Search code examples
amazon-web-servicesredditamazon-cloudsearch

Does reddit use Amazon Cloud Search?


I read in reddit wiki that reddit moved to indextrunk but when I reviewed run.py file I found that there is keys like Cloud_Search_Api_key ... So I guessed it is using Amazon cloud search . If this true what are the values that should be changed in run.py to make cloudsearch works? and what is subreddit_cloud_api_key?

Thanks


Solution

  • I'm pretty sure Reddit uses Cloudsearch. Their Github FAQ claims they use Indextank, but IndexTank has been shut down since April 2012. If you search on Reddit and highlight the "δ" symbol, it will show text like "δ converted query to cloudsearch syntax: (and (field text 'search') (field text 'terms'))".

    I'm not too familiar with Python or AWS, but it looks like CLOUDSEARCH_SEARCH_API and the other similar variables are URLs that Amazon calls Endpoints.
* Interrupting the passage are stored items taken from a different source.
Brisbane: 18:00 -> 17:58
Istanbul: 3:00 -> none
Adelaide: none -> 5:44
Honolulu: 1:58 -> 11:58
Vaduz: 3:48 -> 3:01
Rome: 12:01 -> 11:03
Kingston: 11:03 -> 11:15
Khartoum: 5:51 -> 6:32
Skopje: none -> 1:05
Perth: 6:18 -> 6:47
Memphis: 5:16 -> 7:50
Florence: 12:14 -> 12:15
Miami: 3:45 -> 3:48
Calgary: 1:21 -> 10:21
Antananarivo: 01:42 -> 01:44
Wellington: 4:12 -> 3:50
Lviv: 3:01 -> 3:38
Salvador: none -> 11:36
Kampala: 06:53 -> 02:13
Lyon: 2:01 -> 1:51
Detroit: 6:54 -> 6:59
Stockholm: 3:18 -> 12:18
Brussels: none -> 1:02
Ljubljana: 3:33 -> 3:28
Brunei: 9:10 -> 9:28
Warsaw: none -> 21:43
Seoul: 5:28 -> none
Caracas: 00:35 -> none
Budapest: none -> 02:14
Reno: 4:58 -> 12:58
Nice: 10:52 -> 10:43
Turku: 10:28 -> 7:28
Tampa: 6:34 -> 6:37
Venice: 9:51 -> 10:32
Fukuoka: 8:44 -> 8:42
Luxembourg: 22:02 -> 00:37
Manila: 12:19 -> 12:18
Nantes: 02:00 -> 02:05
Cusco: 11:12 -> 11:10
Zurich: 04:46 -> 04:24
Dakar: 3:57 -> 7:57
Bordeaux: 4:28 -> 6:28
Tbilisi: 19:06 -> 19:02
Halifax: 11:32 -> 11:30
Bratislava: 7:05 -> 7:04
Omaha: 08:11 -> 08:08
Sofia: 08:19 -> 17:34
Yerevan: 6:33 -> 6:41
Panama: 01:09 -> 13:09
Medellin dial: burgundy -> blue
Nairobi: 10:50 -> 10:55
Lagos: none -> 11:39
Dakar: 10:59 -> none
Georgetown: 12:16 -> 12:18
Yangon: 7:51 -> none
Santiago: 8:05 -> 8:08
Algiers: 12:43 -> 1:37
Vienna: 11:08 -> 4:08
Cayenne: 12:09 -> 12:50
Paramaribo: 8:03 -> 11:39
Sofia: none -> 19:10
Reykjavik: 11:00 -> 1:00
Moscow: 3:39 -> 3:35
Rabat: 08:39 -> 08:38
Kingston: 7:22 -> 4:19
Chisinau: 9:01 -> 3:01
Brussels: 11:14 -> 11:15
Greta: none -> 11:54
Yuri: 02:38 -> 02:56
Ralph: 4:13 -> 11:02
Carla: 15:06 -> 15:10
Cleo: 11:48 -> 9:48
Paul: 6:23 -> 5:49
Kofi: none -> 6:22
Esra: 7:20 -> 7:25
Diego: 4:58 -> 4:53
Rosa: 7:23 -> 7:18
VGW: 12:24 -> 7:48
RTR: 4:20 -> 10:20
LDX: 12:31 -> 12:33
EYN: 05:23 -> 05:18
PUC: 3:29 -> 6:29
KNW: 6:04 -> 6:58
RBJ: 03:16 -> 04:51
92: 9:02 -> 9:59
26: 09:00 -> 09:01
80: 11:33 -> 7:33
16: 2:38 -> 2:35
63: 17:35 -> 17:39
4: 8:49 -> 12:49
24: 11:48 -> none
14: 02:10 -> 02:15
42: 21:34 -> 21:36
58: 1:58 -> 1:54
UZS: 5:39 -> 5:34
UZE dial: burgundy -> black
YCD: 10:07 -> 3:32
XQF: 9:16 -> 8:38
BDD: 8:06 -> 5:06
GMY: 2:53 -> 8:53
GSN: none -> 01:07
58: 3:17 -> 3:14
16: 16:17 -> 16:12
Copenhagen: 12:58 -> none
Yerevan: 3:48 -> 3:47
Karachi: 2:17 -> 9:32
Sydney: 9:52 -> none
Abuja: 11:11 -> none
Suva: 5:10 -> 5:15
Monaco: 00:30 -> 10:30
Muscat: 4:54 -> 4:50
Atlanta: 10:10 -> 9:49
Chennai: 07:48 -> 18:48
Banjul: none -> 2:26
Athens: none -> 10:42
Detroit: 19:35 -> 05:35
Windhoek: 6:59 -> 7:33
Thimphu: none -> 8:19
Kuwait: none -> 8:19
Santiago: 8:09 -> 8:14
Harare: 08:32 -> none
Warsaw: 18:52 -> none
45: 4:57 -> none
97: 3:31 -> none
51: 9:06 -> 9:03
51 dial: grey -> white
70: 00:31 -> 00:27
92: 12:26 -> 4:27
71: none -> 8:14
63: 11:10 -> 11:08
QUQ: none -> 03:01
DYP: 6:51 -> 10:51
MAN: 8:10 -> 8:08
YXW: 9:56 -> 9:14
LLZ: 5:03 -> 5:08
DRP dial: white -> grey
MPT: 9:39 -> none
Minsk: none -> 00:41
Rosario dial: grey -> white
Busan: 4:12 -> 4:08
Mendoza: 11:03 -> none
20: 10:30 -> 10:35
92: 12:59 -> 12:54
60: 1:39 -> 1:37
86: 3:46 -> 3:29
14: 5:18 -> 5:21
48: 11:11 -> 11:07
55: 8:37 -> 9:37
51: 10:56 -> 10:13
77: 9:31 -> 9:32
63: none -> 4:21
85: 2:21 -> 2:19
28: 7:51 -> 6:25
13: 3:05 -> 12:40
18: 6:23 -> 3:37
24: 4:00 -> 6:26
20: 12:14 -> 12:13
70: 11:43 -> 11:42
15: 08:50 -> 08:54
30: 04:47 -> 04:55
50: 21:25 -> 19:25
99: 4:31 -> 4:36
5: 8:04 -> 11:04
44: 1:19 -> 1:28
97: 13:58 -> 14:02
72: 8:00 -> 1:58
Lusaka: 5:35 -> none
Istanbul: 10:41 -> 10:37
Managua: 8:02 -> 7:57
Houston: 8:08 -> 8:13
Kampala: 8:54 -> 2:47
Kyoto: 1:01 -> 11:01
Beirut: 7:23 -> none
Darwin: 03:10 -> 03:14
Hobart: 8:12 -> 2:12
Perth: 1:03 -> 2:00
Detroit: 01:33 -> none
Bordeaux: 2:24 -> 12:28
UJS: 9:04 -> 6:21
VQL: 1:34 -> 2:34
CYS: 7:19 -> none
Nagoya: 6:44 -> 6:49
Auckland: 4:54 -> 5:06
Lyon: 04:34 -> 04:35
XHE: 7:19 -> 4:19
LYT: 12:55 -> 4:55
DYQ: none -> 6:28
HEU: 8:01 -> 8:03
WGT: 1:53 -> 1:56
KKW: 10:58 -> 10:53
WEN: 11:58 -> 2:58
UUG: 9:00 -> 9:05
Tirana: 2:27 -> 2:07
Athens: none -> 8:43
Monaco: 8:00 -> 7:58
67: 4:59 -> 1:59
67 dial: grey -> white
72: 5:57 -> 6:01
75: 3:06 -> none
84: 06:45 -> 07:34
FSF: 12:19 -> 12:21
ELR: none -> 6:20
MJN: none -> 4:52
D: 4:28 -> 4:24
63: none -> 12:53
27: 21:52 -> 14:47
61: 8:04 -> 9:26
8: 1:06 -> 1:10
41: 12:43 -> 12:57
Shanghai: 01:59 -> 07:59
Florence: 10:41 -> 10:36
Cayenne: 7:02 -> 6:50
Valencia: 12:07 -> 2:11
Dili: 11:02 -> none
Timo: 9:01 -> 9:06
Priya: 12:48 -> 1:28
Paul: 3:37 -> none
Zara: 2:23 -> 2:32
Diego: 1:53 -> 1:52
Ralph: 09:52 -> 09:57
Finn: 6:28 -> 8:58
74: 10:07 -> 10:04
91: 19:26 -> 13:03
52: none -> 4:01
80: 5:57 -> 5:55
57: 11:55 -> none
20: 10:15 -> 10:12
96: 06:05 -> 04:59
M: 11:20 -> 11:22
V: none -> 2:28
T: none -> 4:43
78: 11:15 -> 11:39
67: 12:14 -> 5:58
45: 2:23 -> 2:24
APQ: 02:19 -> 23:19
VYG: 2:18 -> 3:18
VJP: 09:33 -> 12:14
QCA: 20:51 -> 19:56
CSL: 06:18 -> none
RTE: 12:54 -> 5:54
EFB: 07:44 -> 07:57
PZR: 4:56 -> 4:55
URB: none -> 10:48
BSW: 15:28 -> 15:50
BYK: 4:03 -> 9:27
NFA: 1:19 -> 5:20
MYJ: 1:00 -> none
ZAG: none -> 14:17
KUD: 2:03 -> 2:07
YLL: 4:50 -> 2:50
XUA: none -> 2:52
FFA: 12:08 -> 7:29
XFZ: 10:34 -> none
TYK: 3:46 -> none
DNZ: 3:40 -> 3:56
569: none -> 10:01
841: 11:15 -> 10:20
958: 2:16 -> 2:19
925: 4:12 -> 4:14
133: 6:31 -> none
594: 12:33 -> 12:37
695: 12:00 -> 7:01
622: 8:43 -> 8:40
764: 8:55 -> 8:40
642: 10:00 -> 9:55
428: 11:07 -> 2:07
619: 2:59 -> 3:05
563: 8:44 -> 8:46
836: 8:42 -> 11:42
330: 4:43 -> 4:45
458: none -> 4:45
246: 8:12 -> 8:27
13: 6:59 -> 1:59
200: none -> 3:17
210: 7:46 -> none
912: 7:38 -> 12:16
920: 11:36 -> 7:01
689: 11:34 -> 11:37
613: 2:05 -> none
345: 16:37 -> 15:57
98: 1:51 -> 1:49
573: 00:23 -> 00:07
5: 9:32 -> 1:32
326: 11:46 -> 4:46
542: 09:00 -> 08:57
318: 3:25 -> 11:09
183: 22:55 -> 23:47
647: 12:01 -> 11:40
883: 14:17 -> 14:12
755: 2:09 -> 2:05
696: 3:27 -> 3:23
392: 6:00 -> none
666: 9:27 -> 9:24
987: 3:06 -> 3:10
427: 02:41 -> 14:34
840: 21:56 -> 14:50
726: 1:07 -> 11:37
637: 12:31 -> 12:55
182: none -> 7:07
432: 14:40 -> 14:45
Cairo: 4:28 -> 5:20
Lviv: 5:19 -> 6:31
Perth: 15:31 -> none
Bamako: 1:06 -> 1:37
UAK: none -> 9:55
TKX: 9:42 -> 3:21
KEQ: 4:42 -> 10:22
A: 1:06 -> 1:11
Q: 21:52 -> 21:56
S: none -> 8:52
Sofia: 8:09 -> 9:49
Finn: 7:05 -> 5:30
    The variable names in reddit/r2/run.ini contain SEARCH and DOC, mirroring Amazon's documentation. Also, cloudsearch.py makes an HTTP connection to that variable:

    search_api = g.CLOUDSEARCH_SEARCH_API
    //...
    connection = httplib.HTTPConnection(search_api, 80)
    

    So you would probably set CLOUDSEARCH_SEARCH_API with the URL to your Cloudsearch endpoint.

    EDIT: Kemitche has answered this on Reddit. Unlike me, he knows what he's talking about, so take a look.